Disregarding spawning aggregations can prevent accurate assessments that may cause stocks to collapse.

Hyperstability can be included using non-linear production functions such as the Cobb-Douglas. Ancillary information can also be used in data-poor situations.

The gulf corvina (C. othonopterus) forms seasonal spawning aggregations which increase its vulnerability. Currently, assessment and estimation of annual catch quotas are done disregarding hyperstability of the stock.
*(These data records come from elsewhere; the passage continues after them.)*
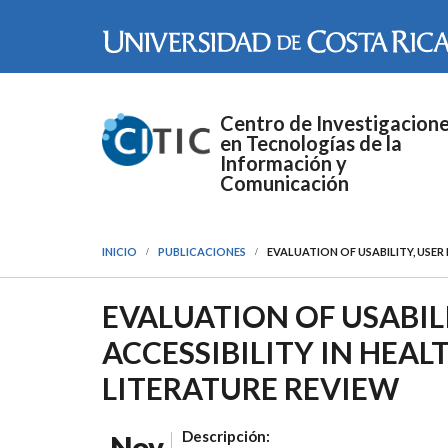
Pasar al contenido principal
Centro de Investigacion
en Tecnologías de la
Información y
Comunicación
INICIO
PUBLICACIONES
EVALUATION OF USABILITY, USER 
EVALUATION OF USABILI
ACCESSIBILITY IN HEAL
LITERATURE REVIEW
Descripción:
Nov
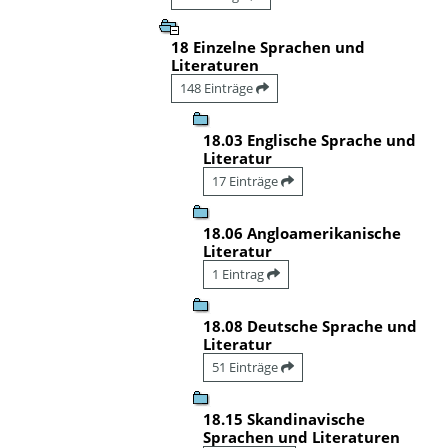
18 Einzelne Sprachen und
Literaturen
148 Einträge
18.03 Englische Sprache und
Literatur
17 Einträge
18.06 Angloamerikanische
Literatur
1 Eintrag
18.08 Deutsche Sprache und
Literatur
51 Einträge
18.15 Skandinavische
Sprachen und Literaturen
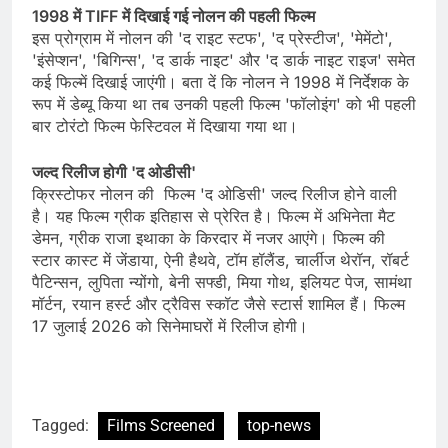
1998 में TIFF में दिखाई गई नोलन की पहली फिल्म
इस प्रोग्राम में नोलन की 'द राइट स्टफ', 'द प्रेस्टीज', 'मेमेंटो',
'इंसेप्शन', 'बिगिन्स', 'द डार्क नाइट' और 'द डार्क नाइट राइज' समेत
कई फिल्में दिखाई जाएंगी। बता दें कि नोलन ने 1998 में निर्देशक के
रूप में डेब्यू किया था तब उनकी पहली फिल्म 'फॉलोइंग' को भी पहली
बार टोरंटो फिल्म फेस्टिवल में दिखाया गया था।
जल्द रिलीज होगी 'द ओडीसी'
क्रिस्टोफर नोलन की फिल्म 'द ओडिसी' जल्द रिलीज होने वाली
है। यह फिल्म ग्रीक इतिहास से प्रेरित है। फिल्म में अभिनेता मैट
डेमन, ग्रीक राजा इथाका के किरदार में नजर आएंगे। फिल्म की
स्टार कास्ट में जेंडाया, ऐनी हैथवे, टॉम हॉलैंड, चार्लीज थेरॉन, रॉबर्ट
पैटिन्सन, लुपिता न्योंगो, बेनी सफ्डी, मिया गोथ, इलियट पेज, सामंथा
मॉर्टन, रयान हर्स्ट और ट्रैविस स्कॉट जैसे स्टार्स शामिल हैं। फिल्म
17 जुलाई 2026 को सिनेमाघरों में रिलीज होगी।
Tagged:
Films Screened
top-news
This can be overcome using nonlinear production functions and ancillary, fisheries-independent data.

We found that the gulf corvina biomass is close to 25% of virgin stock, which requires precautionary measures to avoid economic fishery collapse compromising viability of this endemic species.

The gulf corvina fishery continues to occur and yields revenues not because of the randomness of common fisheries, but because of the spawning aggregations it relies upon. Costs of fishing are reduced and, therefore, profits are positively influenced by the gregarious nature of mega spawners in a relatively small space. Therefore, fishers and managers should reduce current fishing mortality and determine a maximum size limit so that mega spawners can continue to contribute to annual recruitment. A maximum size limit in combination with an annual quota need to strictly be enforced so that this endemic species can continue to be the basis of an important social and economic activity.